Elysium - 2013. Escrito e dirigido por Neill Blomkamp. Direção de Fotografia de Trent Opaloch. Trilha Sonora Original de Ryan Amon. Produzido por Simon Kinberg. TriStar Pictures, Alpha Core, Media Rights Capital, QED International, Simon Kinberg Productions e Sony Pictures Entertainment / USA.
Em Distrito 9 (2009), seu filme anterior, o cineasta sul-africano Neill Blomkamp despertou a atenção do público e da crítica por conseguir, em um filme de ação, tecer contundentes críticas à desigualdade e à exclusão social. Através de metáforas muito bem construídas ele usou uma história de ficção científica, sobre invasão alienígena, para retratar os efeitos ainda existentes do Apartheid em seu país de origem. Mas, não sendo restrito à realidade específica da África do Sul, o filme acabou se tornando também uma metáfora do modelo de organização ainda vigente na maioria das grandes cidades, um modelo que culmina com o processo de favelização e com a formação de guetos, espaços não alcançados pelas políticas sociais, que se tornam uma espécie de refúgio para aqueles, uma grande maioria, que devido á própria condição se viu excluído do convívio com seus semelhantes.

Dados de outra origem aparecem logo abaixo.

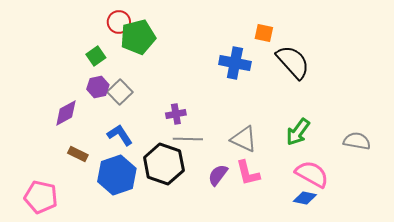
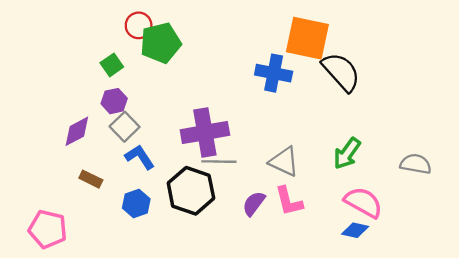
orange square: (264, 33) -> (307, 38), size x2.0
gray square: (120, 92) -> (125, 127), moved
purple cross: (176, 114) -> (205, 132), size x2.0
blue hexagon: (117, 175) -> (136, 204), size x0.6

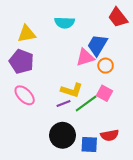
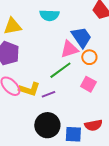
blue trapezoid: (97, 45) -> (81, 37), turned 115
yellow L-shape: (72, 90) -> (29, 89), moved
green line: (86, 103) -> (60, 70), moved

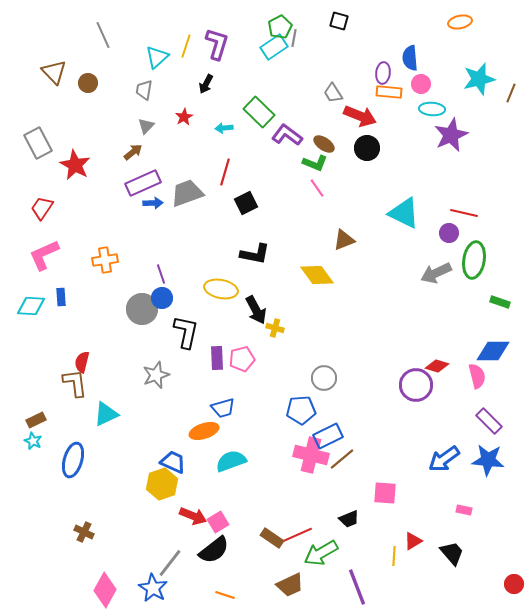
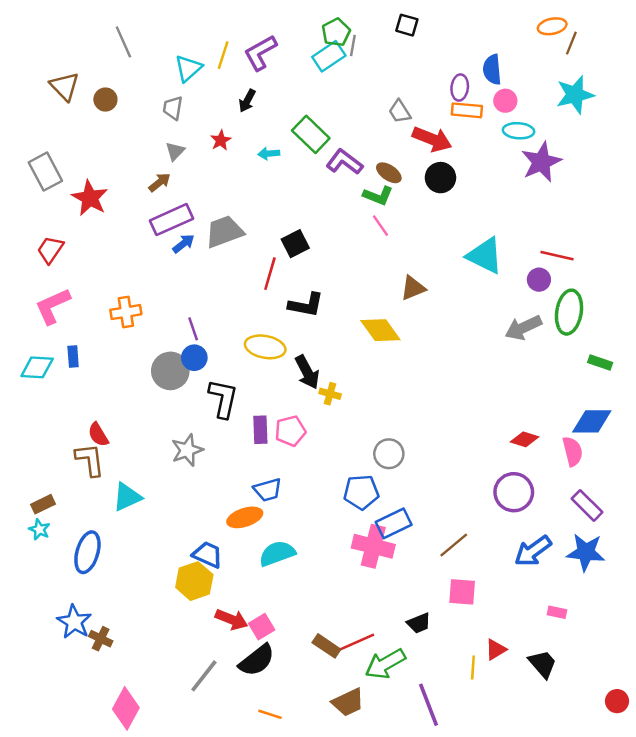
purple L-shape: (217, 44) -> (260, 53), turned -136
brown line: (511, 93) -> (571, 43), moved
red line: (225, 172) -> (270, 274), moved
blue arrow: (153, 203) -> (184, 244), turned -36
red semicircle: (82, 362) -> (98, 435), turned -45
purple circle: (416, 385) -> (514, 492), moved
brown line: (342, 459) -> (454, 545), moved
blue star: (153, 588) -> (74, 622), moved

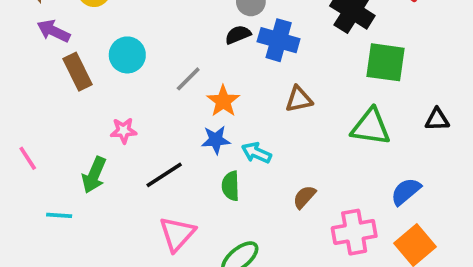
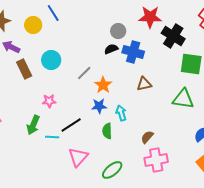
cyan arrow: (256, 153) -> (121, 113), turned 49
cyan line: (59, 215) -> (52, 137), moved
pink cross: (354, 232) -> (156, 160), moved

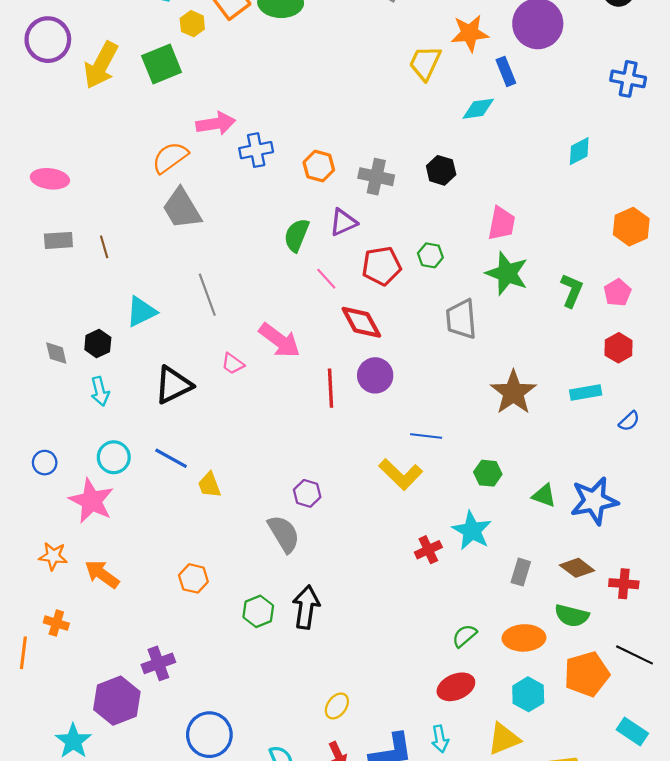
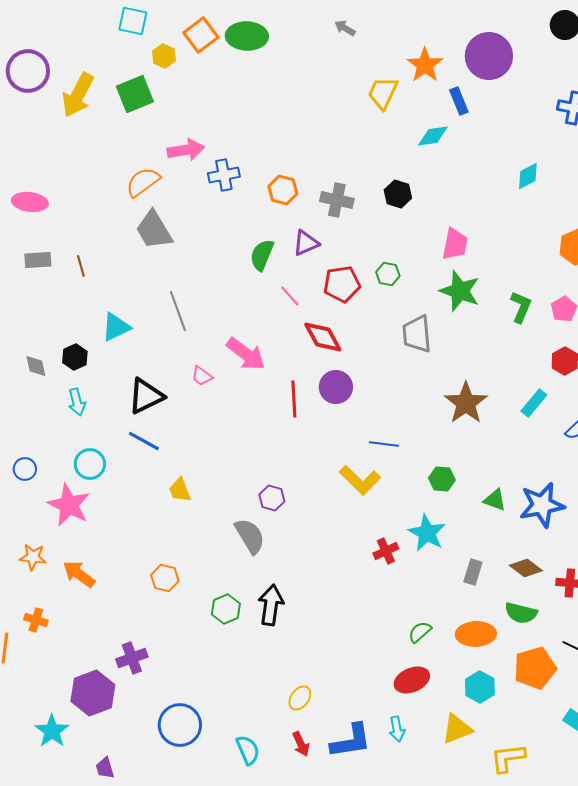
orange star: (470, 33) -> (425, 65), turned -30
cyan rectangle: (586, 392) -> (534, 403), turned -40
blue line: (171, 458) -> (144, 441), moved

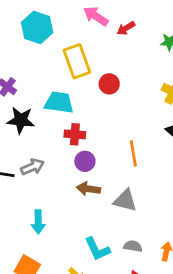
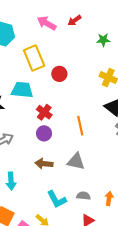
red arrow: (126, 28) -> (75, 20), moved
red cross: (75, 134) -> (44, 112), moved, turned 35
brown arrow: (88, 189) -> (44, 164), moved

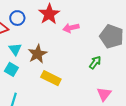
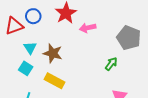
brown star: (37, 54) -> (53, 53), turned -30
yellow rectangle: (51, 78) -> (55, 81), moved

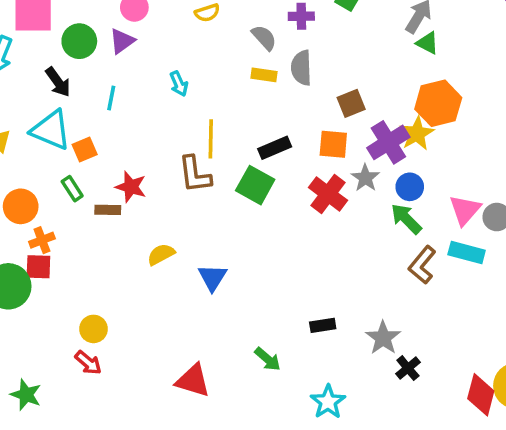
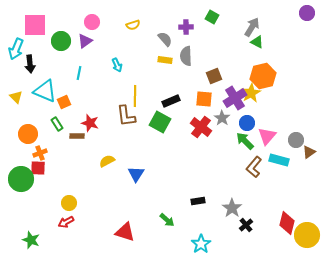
black arrow: (58, 82) -> (30, 64), moved, turned 30
pink triangle: (465, 210) -> (267, 136), moved
red arrow: (88, 363) -> (66, 222), turned 112
red diamond: (481, 395) -> (287, 223), moved

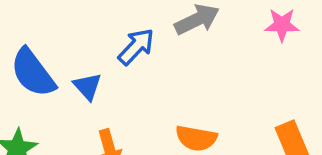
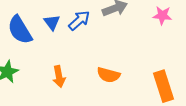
blue triangle: (88, 86) -> (52, 22), moved

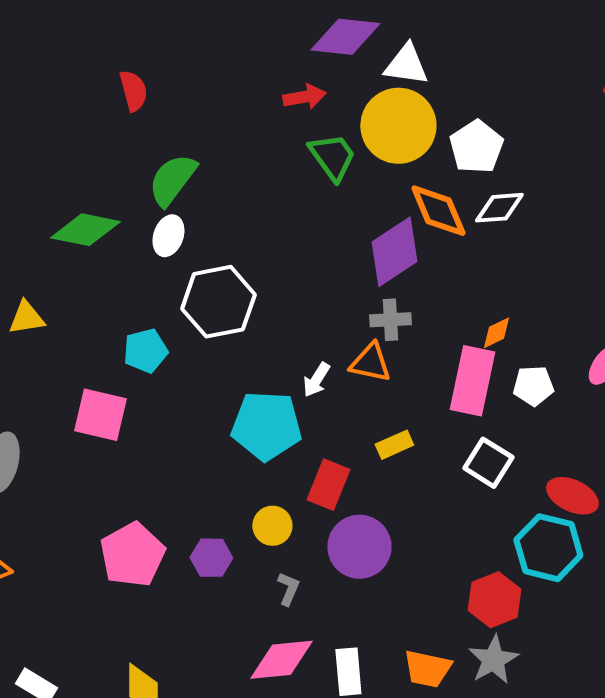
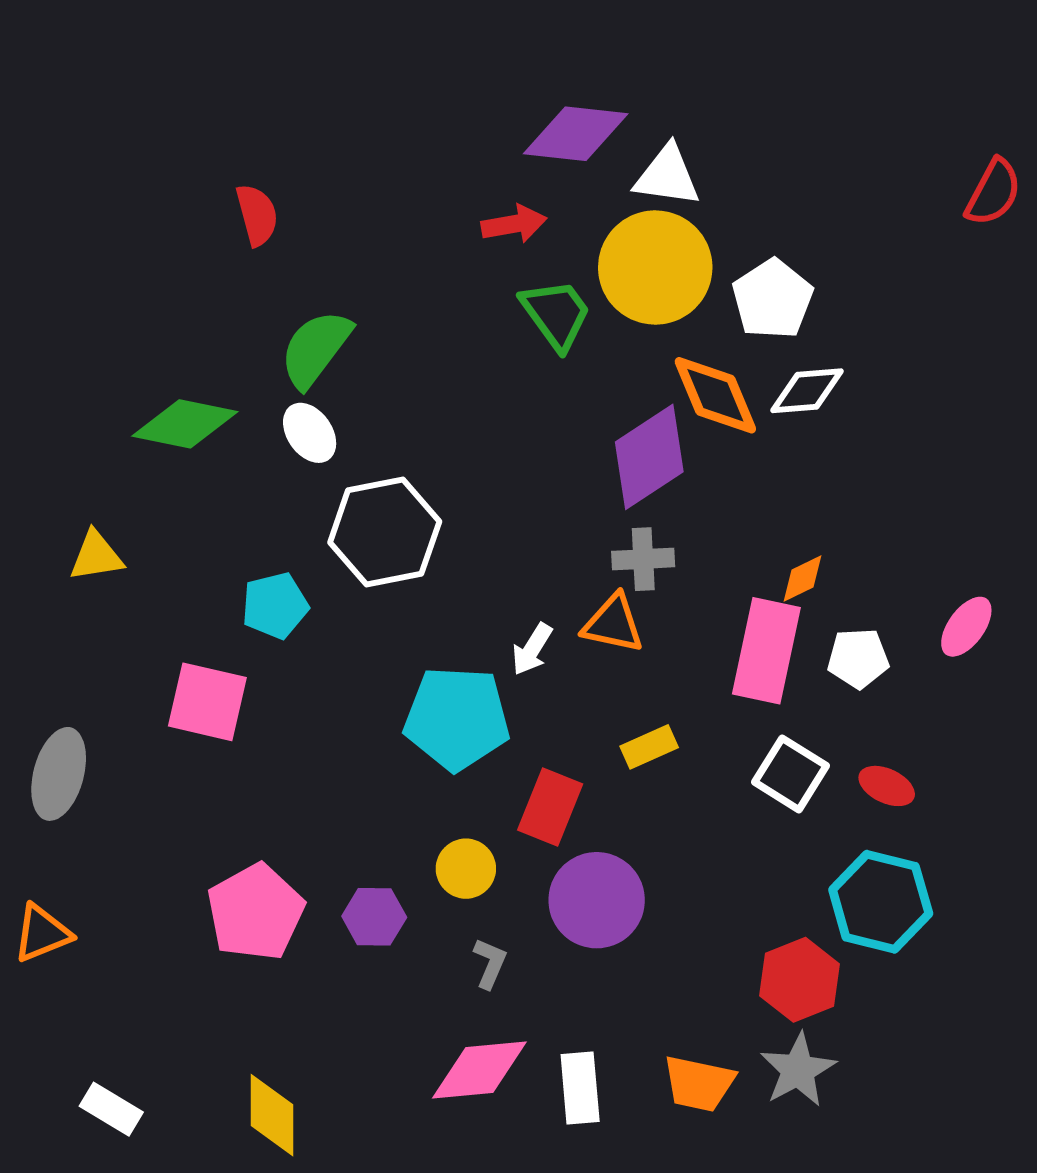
white ellipse: (168, 236) -> (310, 433), turned -54
red ellipse: (572, 496) -> (887, 786), moved, size x0.7

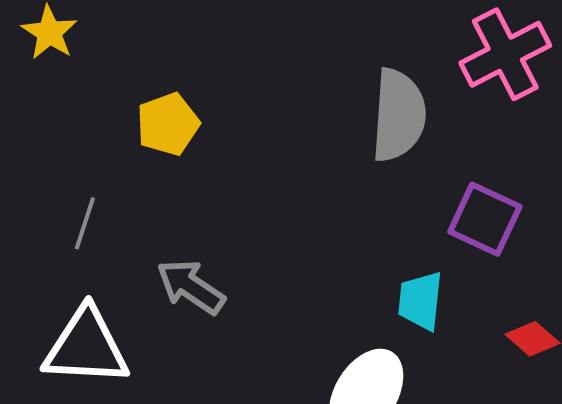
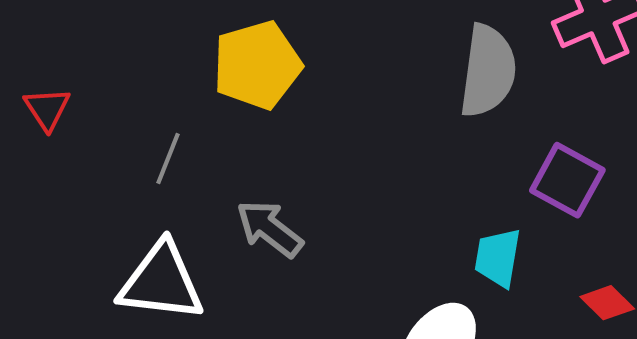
yellow pentagon: (168, 124) -> (257, 65), size x1.4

Em Elysium (2013) o cineasta volta ao mesmo tema, abordando-o com a mesma inventividade, novamente o que ele nos apresenta é uma boa trama de ação e aventura, na qual as inúmeras referências às já citadas questões sociais acabam funcionando como uma denúncia à este modelo de organização, com isso ele abre margem para importantes reflexões sobre tais problemáticas e seus efeitos. O roteiro escrito por ele próprio nos conduz para uma realidade distópica, ambientada no ano de 2154, onde vemos reproduzidas algumas aberrações sociais decorrentes da ganância e da sede de poder alimentada por uma minoria que detém o controle social. Neste futuro sombrio, não tão distante da nossa própria realidade, podem ser percebidos inúmeros avanços tecnológicos, no entanto estes servem basicamente à duas funções: garantir os privilégios gozados pela minoria e exercer um controle social sobre a grande massa marginalizada.
Tais avanços tecnológicos possibilitaram a criação de uma plataforma espacial, a Elysium, um lugar restrito aos que detém o poder, um espaço livre da escassez e da violência que assolam a Terra e com a cura disponível para todas as doenças. Frequentemente expedições tentam invadir a plataforma, os nativos da Terra vão em busca do conforto que o lugar pode oferecer e da cura para males intratáveis. O planeta se transformou em uma espécie de colônia superpovoada capaz de oferecer mão de obra barata e os insumos necessários para a subsistência de Elysium; qualquer semelhança com a realidade de países do terceiro mundo não é mera coincidência, lembremos que o longa é na verdade uma contundente crítica a tal realidade - Como não ver nas incursões para a plataforma espacial uma clara referência à imigração ilegal para os países desenvolvidos? Como não relacionar as atividades da corporação retratada pelo filme à atuação de grandes multinacionais em países de condições econômicas, políticas e sociais instáveis ?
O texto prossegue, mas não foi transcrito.